_Activity_
Return verbatim the lines that run from the one holding "Luck (225, 426)" to the end of the listing, both ends included, without the pictures.

_Given data_
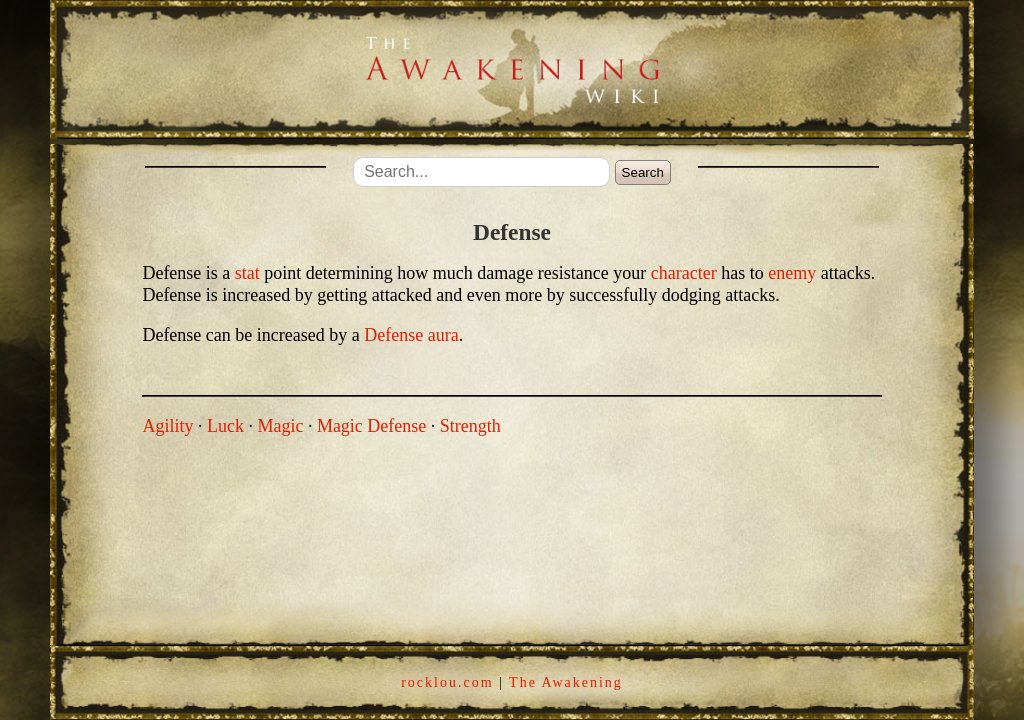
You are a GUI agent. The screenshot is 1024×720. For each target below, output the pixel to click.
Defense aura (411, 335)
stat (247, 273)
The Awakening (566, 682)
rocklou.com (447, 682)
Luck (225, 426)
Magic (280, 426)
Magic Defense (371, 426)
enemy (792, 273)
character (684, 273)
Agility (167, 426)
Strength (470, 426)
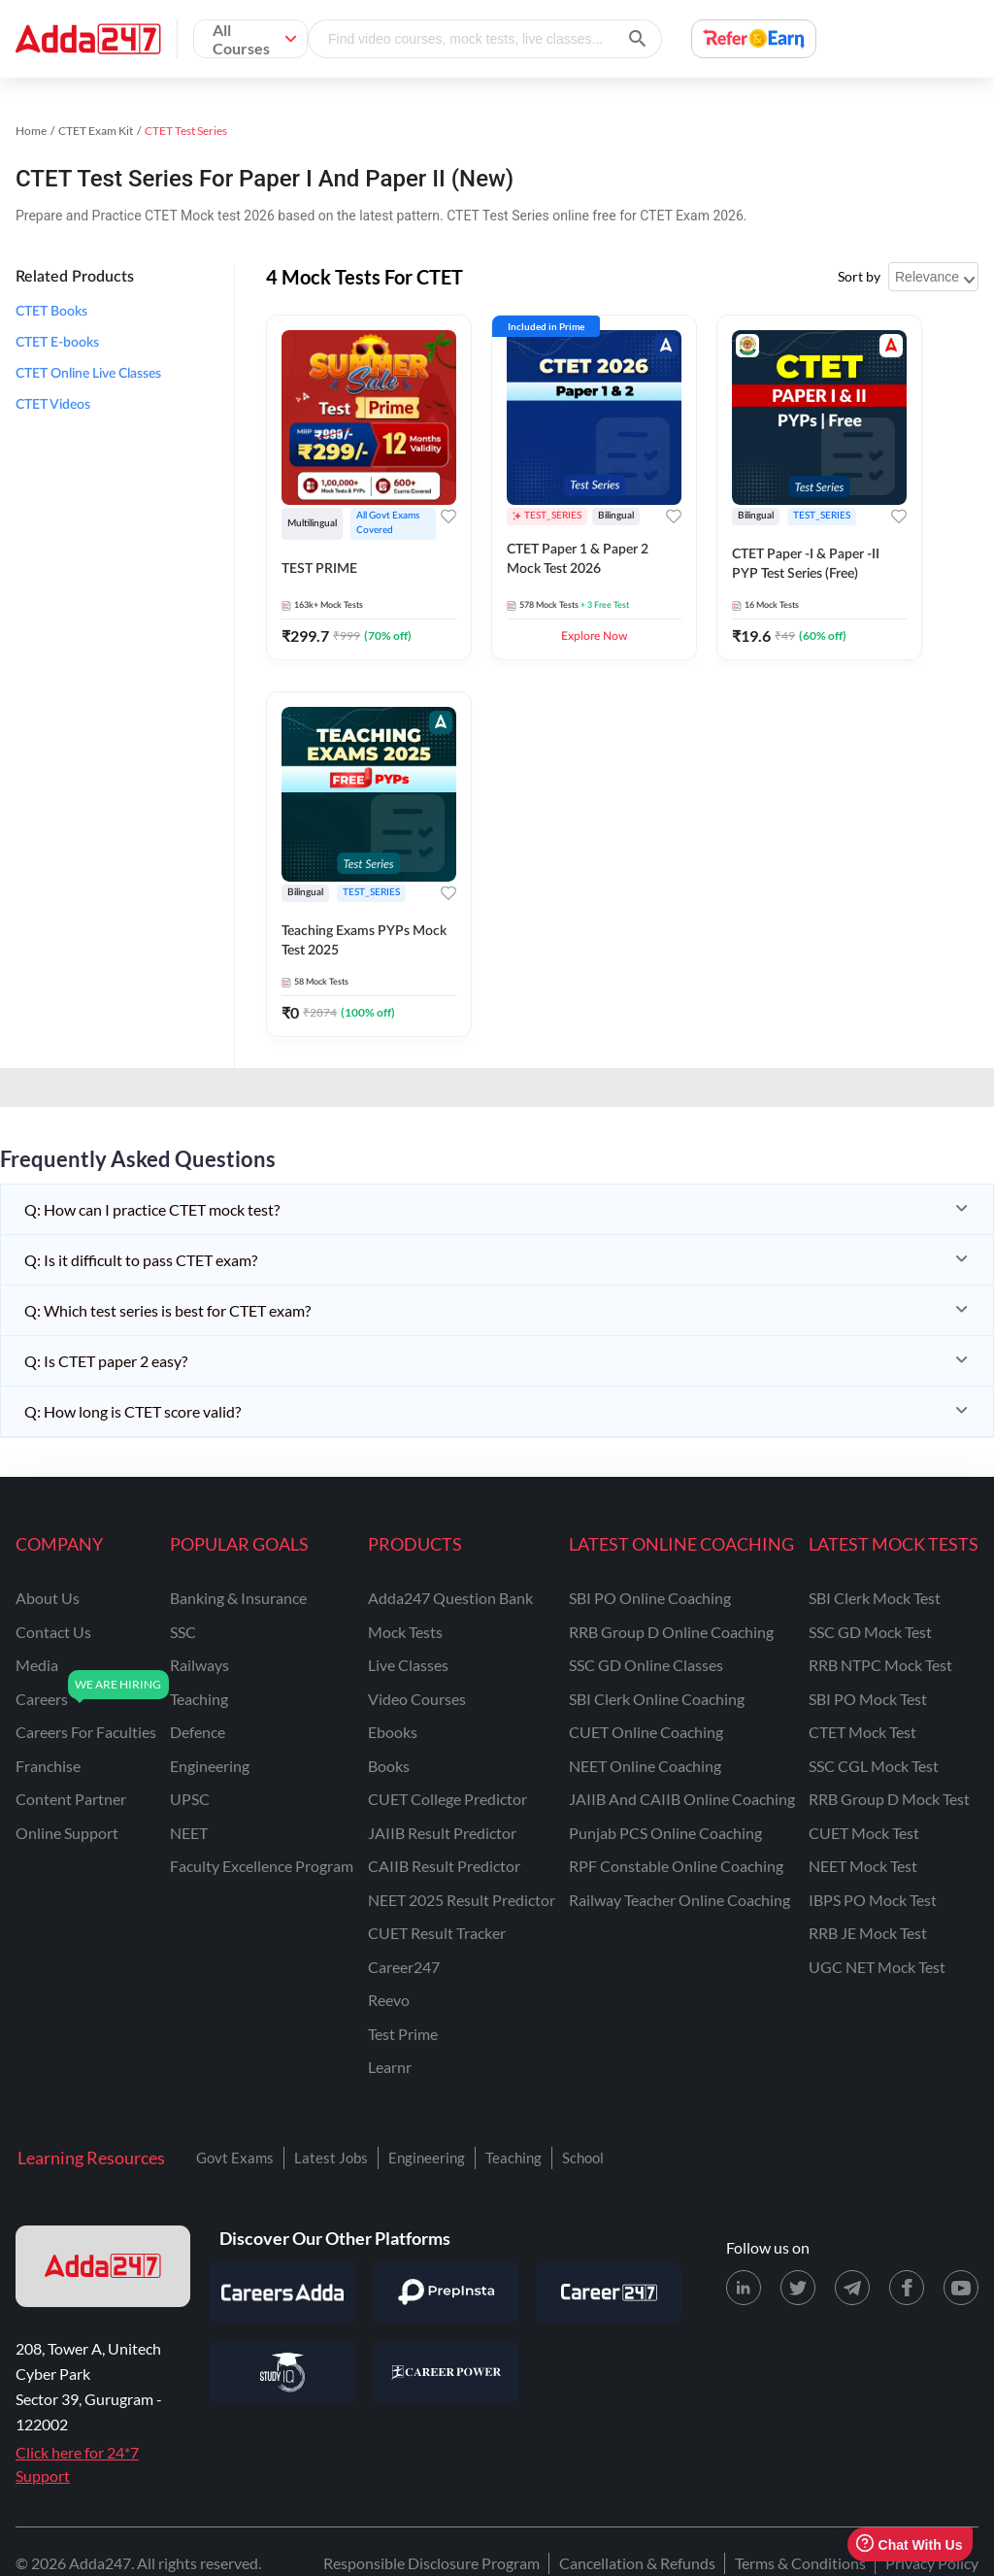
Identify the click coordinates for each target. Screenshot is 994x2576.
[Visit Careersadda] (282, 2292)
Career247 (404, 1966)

_Task response_
Luck (225, 426)
Magic (280, 426)
Magic Defense (371, 426)
enemy (792, 273)
character (684, 273)
Agility (167, 426)
Strength (470, 426)
Identify the click coordinates for each target. Screenshot is 994x2576.
[Visit Careersadda] (282, 2292)
Career247 (404, 1966)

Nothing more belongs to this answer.